→ **TASK TO COMPLETE**: Whenever the word "paragraph" shows up in a line of the data, copy that line.

━━ INPUT DATA ━━

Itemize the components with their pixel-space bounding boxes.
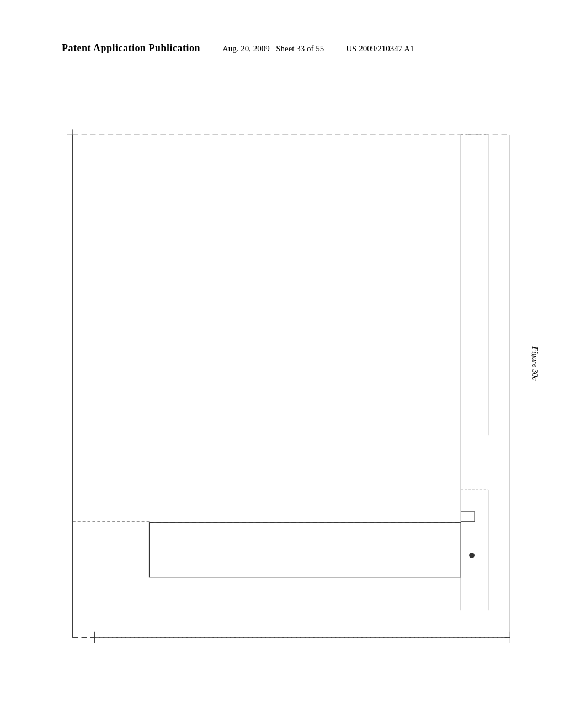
page-header: Patent Application Publication Aug. 20, … — [62, 42, 532, 54]
svg-point-11 — [469, 553, 475, 558]
publication-title: Patent Application Publication — [62, 42, 200, 54]
patent-diagram — [62, 116, 532, 656]
figure-label: Figure 30c — [530, 346, 539, 380]
diagram-container: Figure 30c — [62, 116, 532, 656]
patent-number: US 2009/210347 A1 — [346, 44, 414, 53]
publication-date: Aug. 20, 2009 Sheet 33 of 55 — [222, 44, 324, 53]
svg-rect-8 — [150, 523, 461, 577]
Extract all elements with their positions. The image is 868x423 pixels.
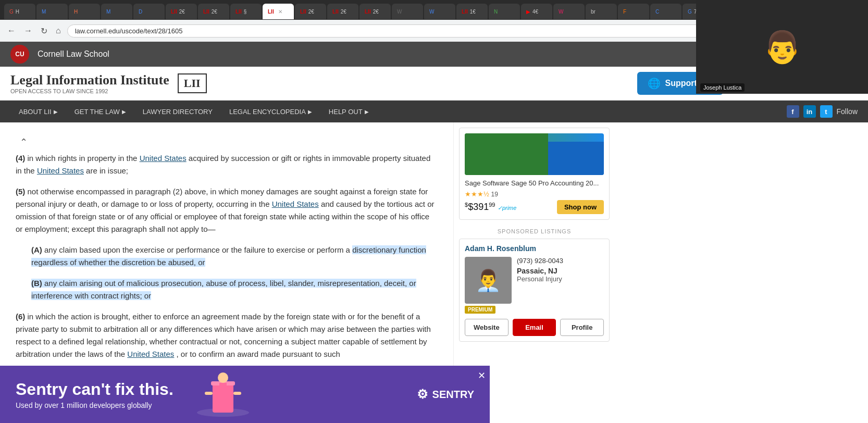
ad-product-image: [465, 133, 604, 175]
video-overlay: 👨 Joseph Lustica: [696, 0, 868, 94]
ad-banner-illustration: [189, 368, 257, 379]
video-person-name: Joseph Lustica: [700, 83, 745, 92]
section-4-text: in which rights in property in the: [28, 154, 138, 163]
nav-get-the-law[interactable]: GET THE LAW ▶: [66, 101, 134, 122]
tab-lii3[interactable]: LII§: [230, 4, 262, 19]
tab-d[interactable]: D: [133, 4, 165, 19]
lawyer-location: Passaic, NJ: [517, 267, 604, 275]
lawyer-name[interactable]: Adam H. Rosenblum: [465, 244, 604, 253]
review-count: 19: [491, 191, 498, 198]
lawyer-actions: Website Email Profile: [465, 319, 604, 336]
tab-lii-active[interactable]: LII✕: [263, 4, 294, 19]
us-link-4[interactable]: United States: [127, 350, 174, 358]
price-main: $391: [468, 202, 489, 212]
lii-logo-box: LII: [178, 73, 207, 93]
us-link-3[interactable]: United States: [272, 200, 319, 208]
us-link-1[interactable]: United States: [140, 154, 187, 163]
subsection-a-paragraph: (A) any claim based upon the exercise or…: [31, 244, 438, 269]
tab-br[interactable]: br: [586, 4, 617, 19]
ad-banner-close-button[interactable]: ✕: [478, 370, 486, 379]
tab-w3[interactable]: W: [553, 4, 585, 19]
tab-f[interactable]: F: [618, 4, 649, 19]
us-link-2[interactable]: United States: [37, 166, 84, 175]
section-6-text2: , or to confirm an award made pursuant t…: [177, 350, 340, 358]
price-container: $$39199 ✓prime: [465, 202, 516, 213]
main-content: ⌃ (4) in which rights in property in the…: [0, 122, 868, 379]
nav-help-out-arrow: ▶: [365, 109, 369, 115]
tab-lii7[interactable]: LII1€: [456, 4, 488, 19]
tab-w1[interactable]: W: [392, 4, 423, 19]
nav-lawyer-directory[interactable]: LAWYER DIRECTORY: [134, 101, 221, 122]
tab-lii5[interactable]: LII2€: [327, 4, 358, 19]
tab-lii1[interactable]: LII2€: [166, 4, 197, 19]
follow-text: Follow: [837, 107, 858, 116]
video-content: 👨 Joseph Lustica: [696, 0, 868, 94]
back-button[interactable]: ←: [5, 24, 18, 38]
ad-stars: ★★★½ 19: [465, 190, 604, 198]
linkedin-icon[interactable]: in: [803, 105, 816, 118]
tab-lii2[interactable]: LII2€: [198, 4, 229, 19]
amazon-ad-card: Sage Software Sage 50 Pro Accounting 20.…: [459, 128, 610, 220]
lii-subtitle: OPEN ACCESS TO LAW SINCE 1992: [10, 88, 169, 94]
subsection-a-block: (A) any claim based upon the exercise or…: [16, 244, 438, 269]
nav-help-out[interactable]: HELP OUT ▶: [320, 101, 377, 122]
lawyer-details: (973) 928-0043 Passaic, NJ Personal Inju…: [517, 257, 604, 314]
chevron-up-icon: ⌃: [20, 135, 28, 150]
facebook-icon[interactable]: f: [787, 105, 799, 118]
ad-product-name: Sage Software Sage 50 Pro Accounting 20.…: [465, 179, 604, 187]
nav-about-lii[interactable]: ABOUT LII ▶: [10, 101, 66, 122]
social-links: f in t Follow: [787, 105, 858, 118]
email-button[interactable]: Email: [513, 319, 556, 336]
nav-about-lii-label: ABOUT LII: [19, 108, 52, 116]
lawyer-avatar: 👨‍💼: [475, 268, 501, 293]
tab-yt[interactable]: ▶4€: [521, 4, 552, 19]
address-bar[interactable]: law.cornell.edu/uscode/text/28/1605: [67, 24, 785, 38]
sponsored-listings-title: SPONSORED LISTINGS: [459, 228, 610, 234]
nav-get-the-law-label: GET THE LAW: [75, 108, 120, 116]
tab-w2[interactable]: W: [424, 4, 455, 19]
tab-lii4[interactable]: LII2€: [295, 4, 326, 19]
tab-h1[interactable]: H: [69, 4, 100, 19]
lii-navigation: ABOUT LII ▶ GET THE LAW ▶ LAWYER DIRECTO…: [0, 101, 868, 122]
lawyer-info: 👨‍💼 PREMIUM (973) 928-0043 Passaic, NJ P…: [465, 257, 604, 314]
home-button[interactable]: ⌂: [54, 24, 63, 38]
subsection-b-highlighted: (B) any claim arising out of malicious p…: [31, 279, 416, 300]
lawyer-phone: (973) 928-0043: [517, 257, 604, 265]
section-6-paragraph: (6) in which the action is brought, eith…: [16, 310, 438, 360]
cornell-school-name: Cornell Law School: [38, 49, 109, 59]
profile-button[interactable]: Profile: [560, 319, 604, 336]
tab-lii6[interactable]: LII2€: [359, 4, 391, 19]
tab-close-icon[interactable]: ✕: [278, 9, 282, 15]
twitter-icon[interactable]: t: [820, 105, 833, 118]
video-person-avatar: 👨: [763, 29, 802, 66]
subsection-b-paragraph: (B) any claim arising out of malicious p…: [31, 277, 438, 302]
section-4-text3: are in issue;: [86, 166, 128, 175]
shop-now-button[interactable]: Shop now: [557, 200, 604, 214]
tab-n[interactable]: N: [489, 4, 520, 19]
tab-m2[interactable]: M: [101, 4, 132, 19]
sidebar: Sage Software Sage 50 Pro Accounting 20.…: [453, 122, 615, 379]
price-row: $$39199 ✓prime Shop now: [465, 200, 604, 214]
scroll-up-chevron[interactable]: ⌃: [16, 133, 438, 152]
subsection-a-text: any claim based upon the exercise or per…: [31, 245, 426, 267]
nav-get-the-law-arrow: ▶: [122, 109, 126, 115]
forward-button[interactable]: →: [22, 24, 34, 38]
section-4-paragraph: (4) in which rights in property in the U…: [16, 152, 438, 177]
section-5-paragraph: (5) not otherwise encompassed in paragra…: [16, 185, 438, 235]
section-4-num: (4): [16, 154, 25, 163]
tab-m1[interactable]: M: [36, 4, 68, 19]
url-display: law.cornell.edu/uscode/text/28/1605: [75, 27, 777, 35]
lawyer-photo: 👨‍💼: [465, 257, 512, 304]
tab-gmail[interactable]: GH: [4, 4, 35, 19]
nav-help-out-label: HELP OUT: [329, 108, 363, 116]
lii-brand: Legal Information Institute OPEN ACCESS …: [10, 72, 207, 94]
nav-lawyer-directory-label: LAWYER DIRECTORY: [143, 108, 213, 116]
reload-button[interactable]: ↻: [39, 24, 49, 38]
nav-legal-encyclopedia[interactable]: LEGAL ENCYCLOPEDIA ▶: [221, 101, 320, 122]
cornell-logo: CU: [10, 45, 29, 64]
price-cents: 99: [489, 202, 495, 208]
nav-about-lii-arrow: ▶: [54, 109, 58, 115]
website-button[interactable]: Website: [465, 319, 509, 336]
ad-banner-figure: [184, 368, 262, 379]
tab-c[interactable]: C: [650, 4, 681, 19]
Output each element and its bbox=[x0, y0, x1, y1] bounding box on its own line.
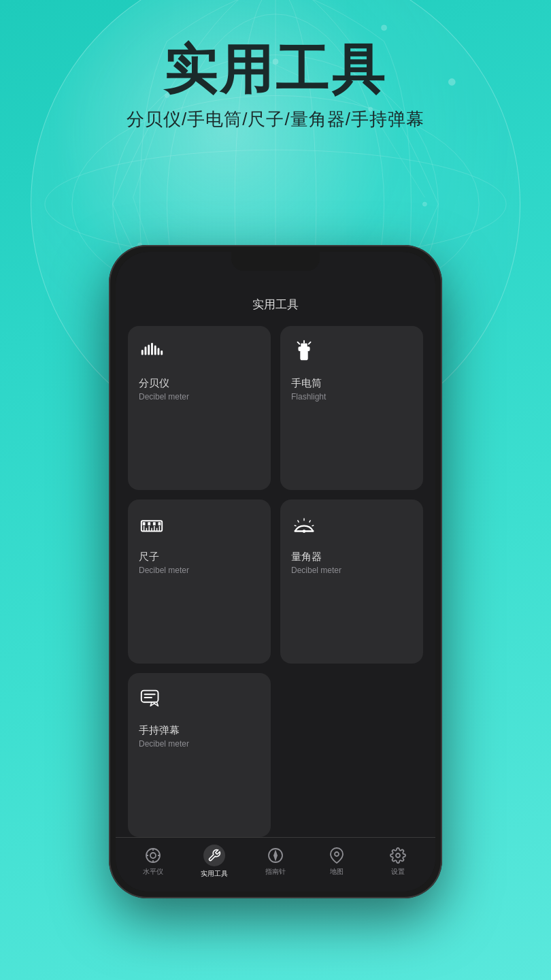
phone-notch bbox=[231, 252, 320, 271]
nav-level-label: 水平仪 bbox=[143, 867, 163, 877]
map-icon bbox=[328, 847, 346, 864]
svg-rect-51 bbox=[141, 691, 158, 702]
nav-map[interactable]: 地图 bbox=[306, 847, 367, 877]
tools-icon bbox=[203, 845, 225, 866]
svg-line-31 bbox=[309, 342, 311, 344]
svg-marker-62 bbox=[274, 855, 277, 860]
tool-protractor[interactable]: 量角器 Decibel meter bbox=[280, 500, 423, 664]
danmu-icon bbox=[139, 685, 260, 717]
tool-ruler[interactable]: 尺子 Decibel meter bbox=[128, 500, 271, 664]
svg-rect-24 bbox=[158, 348, 160, 355]
phone-screen: 实用工具 bbox=[116, 252, 435, 892]
page-subtitle: 分贝仪/手电筒/尺子/量角器/手持弹幕 bbox=[0, 108, 551, 131]
protractor-name-en: Decibel meter bbox=[291, 566, 412, 575]
phone-outer-shell: 实用工具 bbox=[109, 245, 442, 898]
svg-point-14 bbox=[422, 202, 427, 206]
phone-inner-shell: 实用工具 bbox=[116, 252, 435, 892]
svg-rect-20 bbox=[145, 346, 147, 355]
bottom-navigation: 水平仪 实用工具 bbox=[116, 837, 435, 892]
tools-grid: 分贝仪 Decibel meter bbox=[116, 326, 435, 837]
svg-rect-27 bbox=[298, 346, 310, 351]
svg-rect-26 bbox=[300, 350, 307, 360]
decibel-name-en: Decibel meter bbox=[139, 392, 260, 402]
svg-rect-41 bbox=[148, 522, 150, 525]
decibel-icon bbox=[139, 338, 260, 370]
svg-line-49 bbox=[312, 525, 314, 526]
nav-level[interactable]: 水平仪 bbox=[122, 847, 184, 877]
svg-line-30 bbox=[298, 342, 300, 344]
svg-rect-28 bbox=[301, 344, 307, 348]
svg-rect-19 bbox=[141, 350, 144, 355]
tool-danmu[interactable]: 手持弹幕 Decibel meter bbox=[128, 673, 271, 837]
svg-rect-22 bbox=[151, 343, 153, 355]
phone-mockup: 实用工具 bbox=[109, 245, 442, 898]
nav-map-label: 地图 bbox=[330, 867, 344, 877]
flashlight-name-en: Flashlight bbox=[291, 392, 412, 402]
nav-compass[interactable]: 指南针 bbox=[245, 847, 306, 877]
ruler-name-en: Decibel meter bbox=[139, 566, 260, 575]
page-header: 实用工具 分贝仪/手电筒/尺子/量角器/手持弹幕 bbox=[0, 41, 551, 131]
nav-tools-label: 实用工具 bbox=[201, 869, 228, 879]
svg-line-46 bbox=[298, 520, 299, 522]
svg-rect-42 bbox=[153, 522, 156, 525]
screen-content: 实用工具 bbox=[116, 252, 435, 837]
nav-settings-label: 设置 bbox=[391, 867, 405, 877]
svg-point-55 bbox=[150, 853, 156, 858]
flashlight-name-cn: 手电筒 bbox=[291, 377, 412, 390]
svg-point-50 bbox=[303, 529, 306, 533]
svg-point-17 bbox=[382, 25, 387, 31]
nav-settings[interactable]: 设置 bbox=[367, 847, 429, 877]
svg-rect-25 bbox=[161, 350, 163, 355]
protractor-name-cn: 量角器 bbox=[291, 551, 412, 564]
settings-icon bbox=[389, 847, 407, 864]
svg-rect-21 bbox=[148, 345, 150, 355]
page-title: 实用工具 bbox=[0, 41, 551, 99]
svg-point-64 bbox=[396, 853, 400, 858]
screen-title: 实用工具 bbox=[116, 286, 435, 326]
decibel-name-cn: 分贝仪 bbox=[139, 377, 260, 390]
flashlight-icon bbox=[291, 338, 412, 370]
danmu-name-en: Decibel meter bbox=[139, 739, 260, 749]
tool-decibel[interactable]: 分贝仪 Decibel meter bbox=[128, 326, 271, 490]
svg-rect-43 bbox=[158, 522, 161, 525]
svg-point-63 bbox=[335, 852, 339, 856]
nav-compass-label: 指南针 bbox=[265, 867, 286, 877]
compass-icon bbox=[267, 847, 284, 864]
protractor-icon bbox=[291, 512, 412, 544]
danmu-name-cn: 手持弹幕 bbox=[139, 724, 260, 737]
level-icon bbox=[144, 847, 162, 864]
nav-tools[interactable]: 实用工具 bbox=[184, 845, 245, 879]
svg-rect-40 bbox=[143, 522, 146, 525]
ruler-icon bbox=[139, 512, 260, 544]
tool-flashlight[interactable]: 手电筒 Flashlight bbox=[280, 326, 423, 490]
svg-line-47 bbox=[310, 520, 311, 522]
svg-line-48 bbox=[295, 525, 297, 526]
ruler-name-cn: 尺子 bbox=[139, 551, 260, 564]
svg-rect-23 bbox=[154, 345, 156, 355]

━━━

→ **RESPONSE TO THIS EXERCISE**:
subsection-a-paragraph: (A) any claim based upon the exercise or…: [31, 244, 438, 269]
section-6-paragraph: (6) in which the action is brought, eith…: [16, 310, 438, 360]
subsection-b-paragraph: (B) any claim arising out of malicious p…: [31, 277, 438, 302]
section-4-paragraph: (4) in which rights in property in the U…: [16, 152, 438, 177]
section-5-paragraph: (5) not otherwise encompassed in paragra…: [16, 185, 438, 235]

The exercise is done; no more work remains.